D’abord, le renforcement du mécanisme de plainte que constitue la déontologie policière, réclamé et attendu depuis fort longtemps, est plus que décevant.

Le projet de loi réduit en fait considérablement le droit de porter plainte auprès du Commissaire à la déontologie policière, en supprimant les plaintes réalisées par les tiers alors que ce sont ces plaintes qui portent le plus souvent fruit en termes de sanctions de policiers. En réduisant les citoyens tiers à un rôle de signalant plutôt que de plaignant, le projet de loi porte atteinte encore davantage au contrôle démocratique de la police, pourtant ô combien nécessaire.

De la même façon, dès la création du Bureau des enquêtes indépendantes (BEI), en 2016, de nombreuses voix se sont élevées pour dénoncer le manque de transparence et d’impartialité. Après plus de six ans d’enquête du BEI, un simple coup d’œil au site web du BEI permet de constater que malgré plus de 200 enquêtes où au moins un policier ou une policière a été impliqué dans le décès ou des blessures graves sur au moins un citoyen, aucune enquête ne s’est conclue par le dépôt d’accusation par le Directeur des poursuites criminelles et pénales. Et pourtant en moyenne, le BEI a ouvert une enquête par semaine depuis sa création, c’est donc dire que les pratiques policières posent de sérieux enjeux de vie ou de mort au Québec alors que dans de nombreux pays, ces enjeux sont limités, voire inexistants. Moderniser la loi de la police aurait été assurément une occasion de revoir le travail du BEI pour renforcer le rôle des citoyens à l’endroit des pratiques policières qui conduisent aux décès ou à des blessures graves de personnes. Pourtant, le projet de loi 14 est silencieux sur ce point.

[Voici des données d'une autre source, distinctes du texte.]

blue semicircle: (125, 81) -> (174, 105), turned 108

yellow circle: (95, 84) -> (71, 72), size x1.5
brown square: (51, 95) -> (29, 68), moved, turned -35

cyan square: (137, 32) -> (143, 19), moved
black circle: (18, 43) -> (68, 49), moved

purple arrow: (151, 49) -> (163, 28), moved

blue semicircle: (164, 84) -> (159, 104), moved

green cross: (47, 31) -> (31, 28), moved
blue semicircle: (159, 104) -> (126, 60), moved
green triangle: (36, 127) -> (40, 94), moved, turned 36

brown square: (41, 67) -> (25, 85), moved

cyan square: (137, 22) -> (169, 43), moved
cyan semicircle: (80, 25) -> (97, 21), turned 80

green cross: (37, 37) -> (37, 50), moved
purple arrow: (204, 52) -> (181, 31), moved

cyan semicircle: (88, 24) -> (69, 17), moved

Non seulement le projet de loi oublie de renforcer le contrôle démocratique des organisations policières, mais plus encore, il remet encore et encore le fardeau d’une pratique policière exempte d’abus et de discrimination sur les citoyens qui ont subi des préjudices.

Certes, des agents de liaison devraient accompagner les plaignants devant la déontologie policière. Mais, là encore, alors que le délai pour porter plainte avait été allongé à trois ans dans le projet de loi 18 mort au feuilleton cet automne, on revient maintenant à un délai d’un an. À aucun moment on ne semble se préoccuper des enjeux de représailles ou des difficultés des personnes à porter un processus de plainte contre des agents de police et surtout, on oublie que derrière un abus, une discrimination, il y a des logiques institutionnelles et organisationnelles qu’aucune plainte individuelle ne saura dénouer. Cette réforme de façade de la déontologie ne vient pas répondre aux préoccupations maintes fois formulées par les communautés, soit les délais de traitements très longs, le très faible taux de plaintes qui mènent à des sanctions et les sanctions disciplinaires souvent dérisoires imposées aux policiers.

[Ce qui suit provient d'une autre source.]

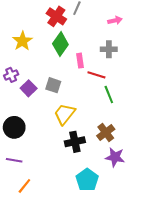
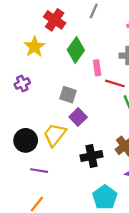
red cross: (56, 16) -> (55, 20), moved
purple square: (29, 88) -> (78, 117), moved
yellow trapezoid: (65, 114) -> (55, 135), moved
purple line: (14, 160) -> (39, 171), moved

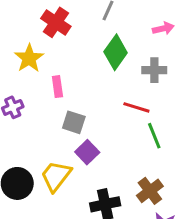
green diamond: (76, 50) -> (116, 52), moved
pink rectangle: (97, 68) -> (57, 87), moved

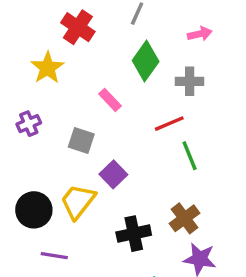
pink rectangle: (57, 87) -> (110, 100), moved, turned -36
red line: (136, 107) -> (169, 124), turned -40
gray square: (74, 122) -> (81, 141), moved

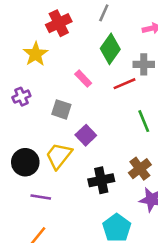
red cross: (78, 27) -> (59, 23), turned 30
red line: (169, 124) -> (124, 84), moved

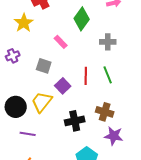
gray cross: (144, 64) -> (108, 42), moved
red line: (124, 84) -> (86, 76), moved, turned -66
brown cross: (140, 169) -> (105, 112), turned -36

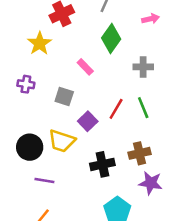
purple cross: (13, 56) -> (26, 84), turned 32
red line: (86, 76) -> (116, 109), turned 30
yellow trapezoid: (42, 102) -> (62, 141), turned -110
brown cross: (105, 112) -> (140, 153), turned -30

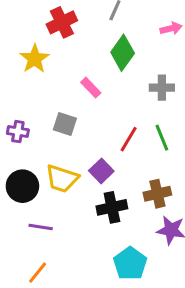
purple cross: (26, 84) -> (18, 132), moved
purple square: (88, 121) -> (101, 171), moved

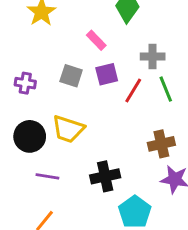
gray cross: (162, 88) -> (153, 56), moved
purple square: (101, 171) -> (107, 74), moved, turned 30
black cross: (112, 207) -> (105, 176), moved

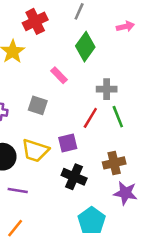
purple square: (107, 74) -> (68, 143), moved
black cross: (105, 176) -> (74, 177), moved, turned 35

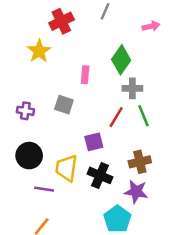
green diamond: (85, 47) -> (121, 60), moved
pink rectangle: (59, 75) -> (85, 75), turned 49
yellow trapezoid: (35, 150) -> (66, 168), moved, turned 80
purple star: (125, 193) -> (136, 192), moved

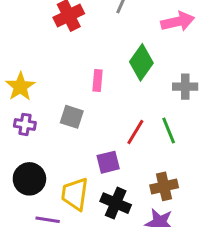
pink arrow: (151, 26) -> (178, 22), size x1.5
yellow star: (39, 51) -> (20, 87), moved
gray cross: (132, 88) -> (185, 87), moved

Plutôt qu’interdire les interceptions routières comme les interpellations sans motif, malgré des décisions judiciaires et des études qui ont montré leurs effets délétères, le projet de loi propose une illusion d’encadrement par des lignes directrices établies par le ministère de la Sécurité publique et des redditions annuelles de comptes des organisations policières. L’urgence est de revenir à notre État de droit qui protège les citoyennes et les citoyens des abus, des profilages, de l’arbitraire et de la partialité en offrant à la population, aux communautés, le droit de circuler sur la route comme dans l’espace public sans être entravé par des décisions arbitraires et discriminatoires.

La modernisation des pratiques policières au Québec est assurément une nécessité. Cet exercice doit s’inscrire dans une volonté politique forte de transformation en profondeur de cette institution, de son rôle, de ses pouvoirs et de ses contrôles. Le projet de loi ne propose qu’une révision de pacotille qui laisse les enjeux d’abus et de profilage se maintenir, offrant aux organisations policières la possibilité de continuer à agir sans égard pour les citoyens qu’elles doivent desservir. Les consultations sont à l’image de cette modernisation : un exercice de façade.